The chat template respects enable_thinking. Recommend ON for complex reasoning, OFF for short answers / benchmarks / tool use.

# Thinking ON (default — full chain-of-thought)
messages = [{"role": "user", "content": "Derive 47 * 23 step by step"}]
prompt = tokenizer.apply_chat_template(messages, tokenize=False, add_generation_prompt=True)
# → emits <think>...</think> then the answer

# Thinking OFF (direct answer, no <think> block)
prompt = tokenizer.apply_chat_template(messages, tokenize=False,
                                       add_generation_prompt=True,
                                       enable_thinking=False)
# → skips <think>, answers directly

All MMLU-200 and HarmBench-320 scores above were measured with thinking OFF for consistent short-form grading.

Notes

Thinking mode: Supported via enable_thinking kwarg. Thinking OFF is recommended for short-answer tasks (MMLU, direct instructions). Thinking ON works for extended reasoning.
Vision: 27-layer ViT preserved in fp16. Image + video inputs work normally through mlx_vlm.
Context length: 262,144 native; extend via YaRN if your inference engine supports it.
Quant trade-off: Q2 favors compliance throughput (zero EMPTYs, 93.8% HB) and edge-device fit (11 GB) over per-token precision. For heavier reasoning workloads consider JANGTQ4 (+7 GB, same precision paths).

Support dealignai

All models are built from original research and published for free. These models are specifically crafted to be excellent coders and general-purpose assistants.

Support us on Ko-fi — check out the Ko-fi membership for early access and extras.

dealign.ai

Twitter · HF · Ko-fi

Disclaimer

This model has had its safety refusal circuits removed.
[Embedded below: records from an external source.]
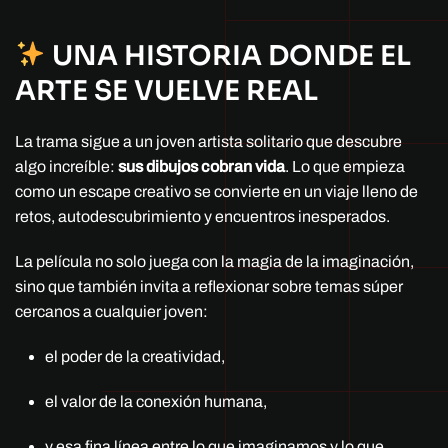
UNA HISTORIA DONDE EL
ARTE SE VUELVE REAL
La trama sigue a un joven artista solitario que descubre
algo increíble:
sus dibujos cobran vida
. Lo que empieza
como un escape creativo se convierte en un viaje lleno de
retos, autodescubrimiento y encuentros inesperados.
La película no solo juega con la magia de la imaginación,
sino que también invita a reflexionar sobre temas súper
cercanos a cualquier joven:
el poder de la creatividad,
el valor de la conexión humana,
y esa fina línea entre lo que imaginamos y lo que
It will produce responses that would normally be refused, including technical content on security testing, dual-use research, and sensitive topics. You are responsible for how you use it.

The CRACK abliteration process does not add new capabilities — it only removes the model's learned refusal patterns. All knowledge, including the knowledge used to produce unsafe outputs, was already present in the base Qwen model.